Riddick (2013) – Review

2 Stars

Director\Writer David Twohy’s second attempt at recreating the thrilling experience of his 1999 cult classic Pitch Black, is alternately better and worse than 2004s big-budget flop (and guilty pleasure) The Chronicles of Riddick. This latest sequel simply titled Riddick is besieged with an entirely different set of problems than the larger scale second entry into what has now inexplicably become a trilogy. If Chronicles veered into bad Shakespeare territory, Riddick is content borrowing elements from Conan, I am Legend, and Aliens. This makes for a very uneven viewing experience and the movie, while containing some strong individual scenes, never gels as a whole story.

The story’s first thirty minutes are focused squarely on Richard B. Riddick. The bloodthirsty savage who became king of a religious sect known as the Necromongers. Now, exiled to a harsh deserted planet and left for dead, Riddick must survive the hostile environment and it’s unnatural predators both human and non-human. This leads to an unlikely alliance with a dingo-dog that Riddick raises from pup to sole companion.

After stumbling upon a former outpost, Riddick signals his presence to bounty hunters in the neighboring region. He figures this will be like hailing a cab off the desolate rock planet. Two competing bands of mercenaries arrive looking for the notorious outlaw and the high reward that comes with his capture. So, the second act or rather an hour of the film is taken up by the cat and mouse game between the hunters and the hunted.

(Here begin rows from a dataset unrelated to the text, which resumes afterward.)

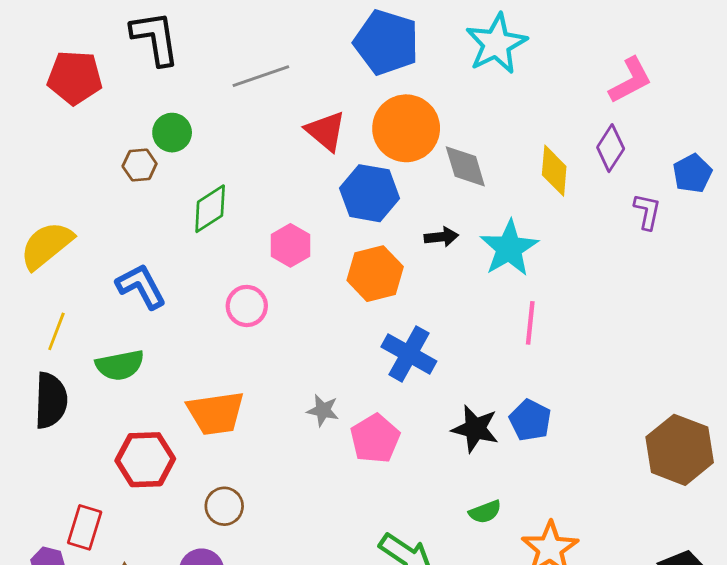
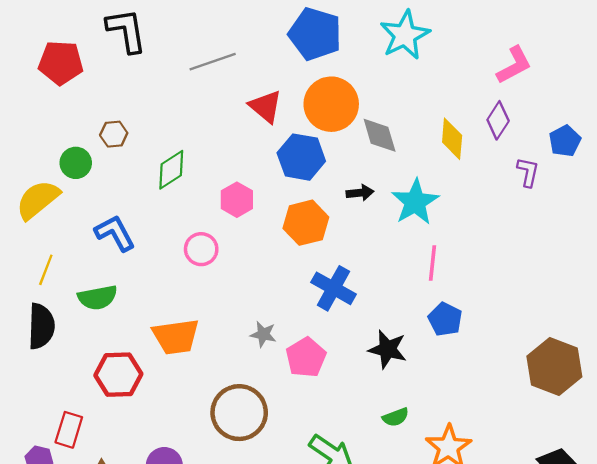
green circle: (172, 133) -> (76, 163), moved
blue pentagon: (530, 420) -> (445, 319), moved
brown circle: (224, 506) -> (239, 413), moved, size x1.8

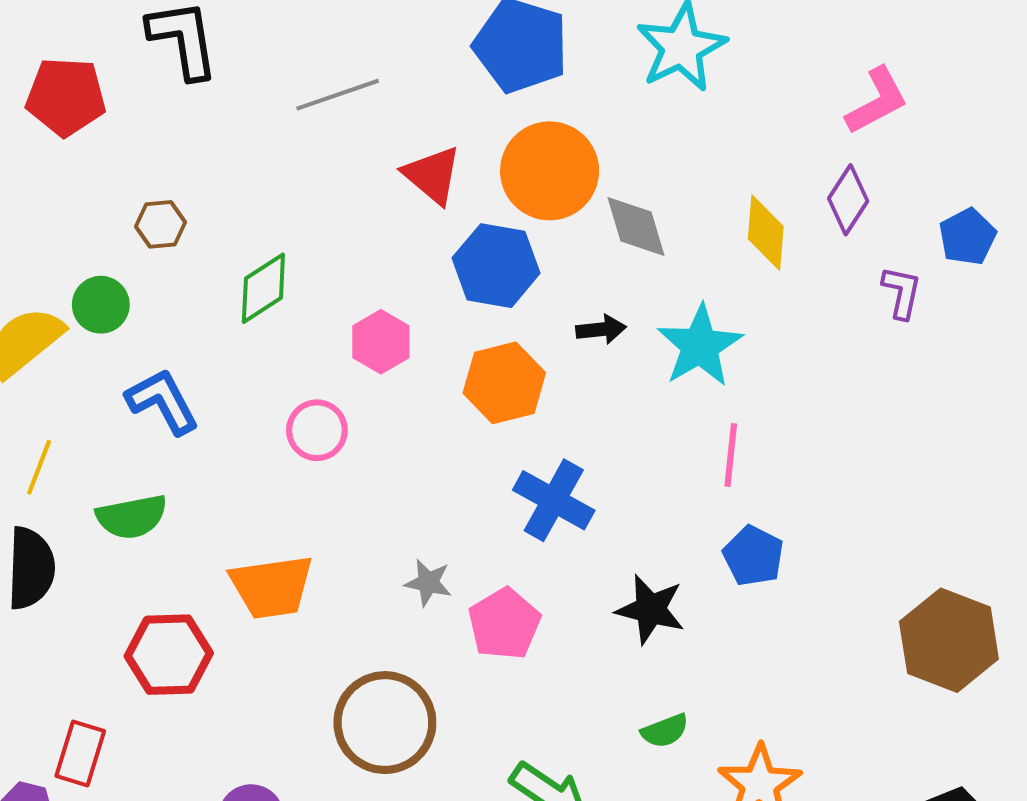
green circle: (76, 163) -> (101, 305), moved

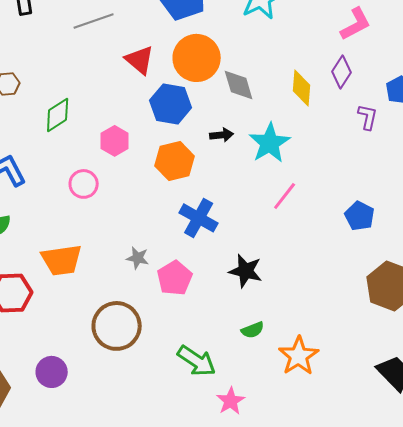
pink line: (731, 455) -> (285, 196), turned 32
blue pentagon: (753, 556) -> (360, 216), moved

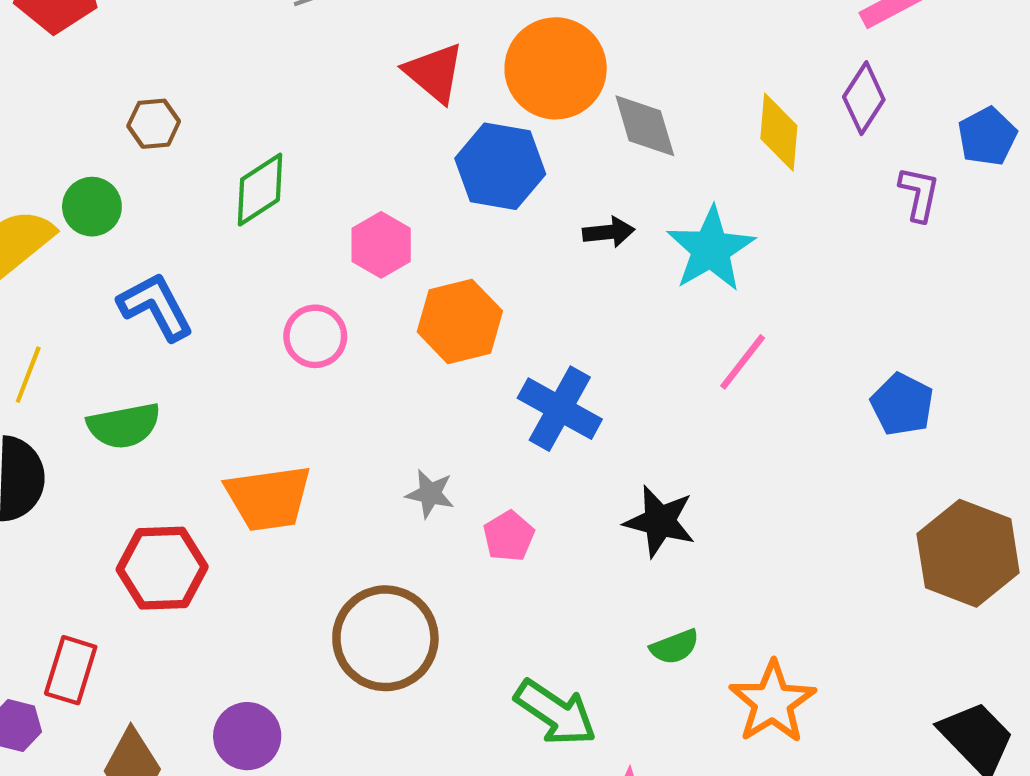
orange hexagon: (175, 161) -> (460, 321), moved
pink pentagon: (175, 278) -> (509, 536), size x0.7

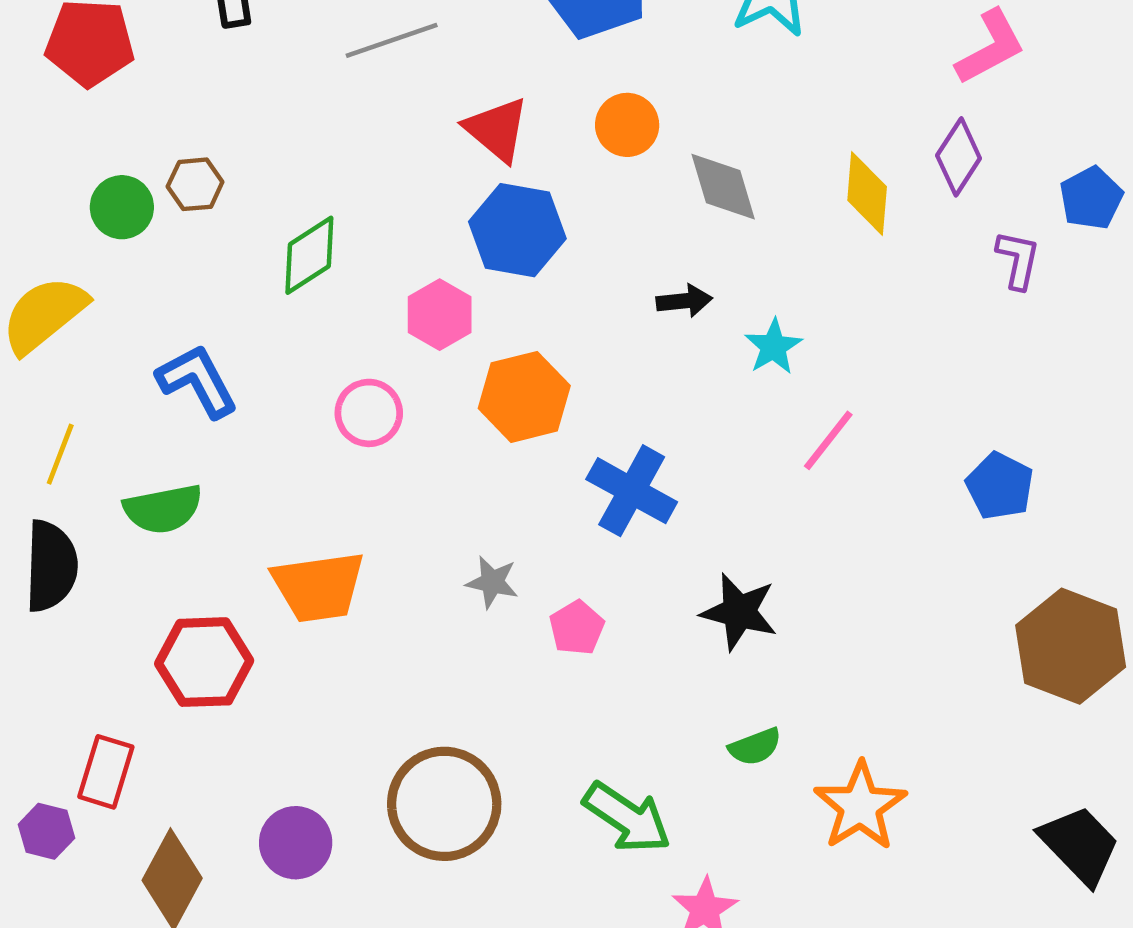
orange circle: (556, 68) -> (627, 125), size x0.6
blue hexagon: (500, 166) -> (517, 230), moved
green circle: (92, 207) -> (122, 207), moved
cyan star: (711, 249) -> (773, 347), moved, size x0.6
brown circle: (385, 638) -> (444, 804), moved

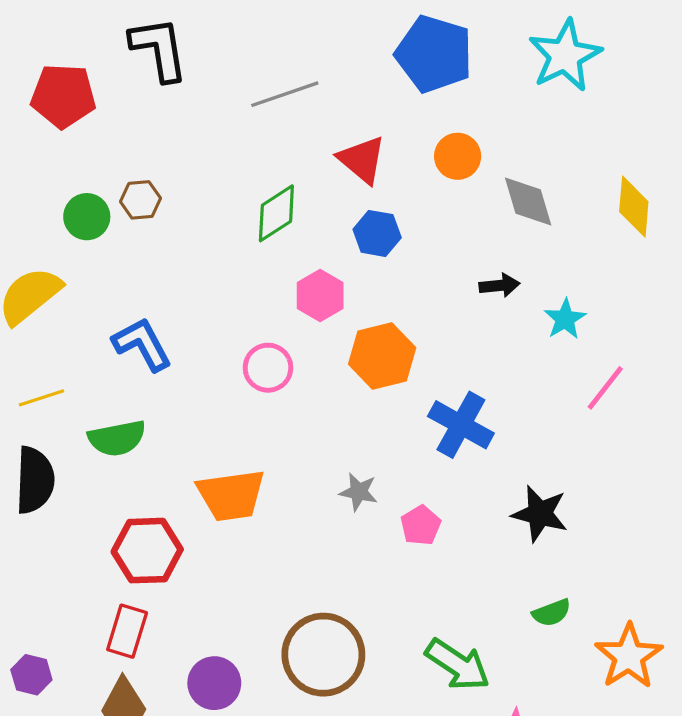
blue hexagon: (517, 230) -> (377, 233), size x0.7
green diamond: (309, 255) -> (276, 213), moved
yellow line: (60, 454) -> (41, 398), turned 51
red rectangle: (106, 772) -> (127, 631), moved

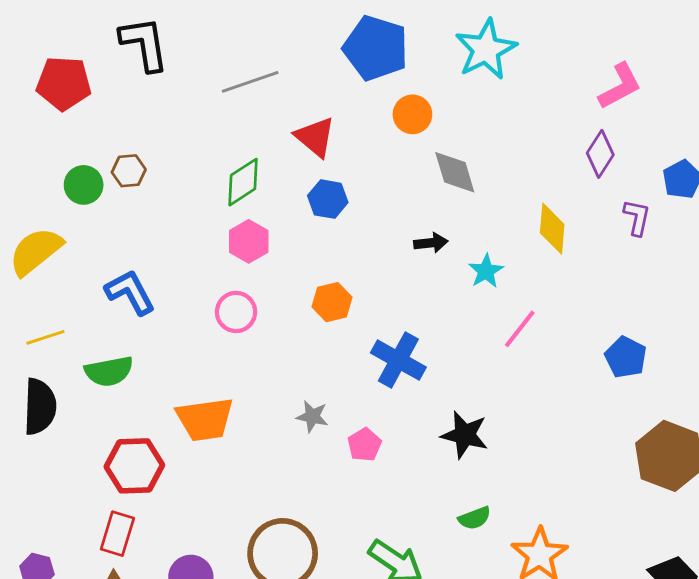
orange circle: (458, 156) -> (412, 114), moved
yellow diamond: (634, 207) -> (552, 229), moved
pink hexagon: (320, 296) -> (249, 241), moved
orange hexagon: (382, 356) -> (332, 302), size x0.7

Then, late in the game Riddick turns himself over in order to gain shelter from the ensuing attack by a hive of marauding aliens. The last third of the flick is dedicated to the picking off of characters one by one until the predictable finale in which our cunning bandit escapes unharmed to populate further sequels.

This series start so brilliantly with Pitch Black before descending into guilty pleasure territory with the follow-up Chronicles. Now, the simply titled Riddick is a mash-up of all the elements that have come before but are far less effective this time around. Series creator David Twohy’s best work remains the original Pitch Black and The Arrival.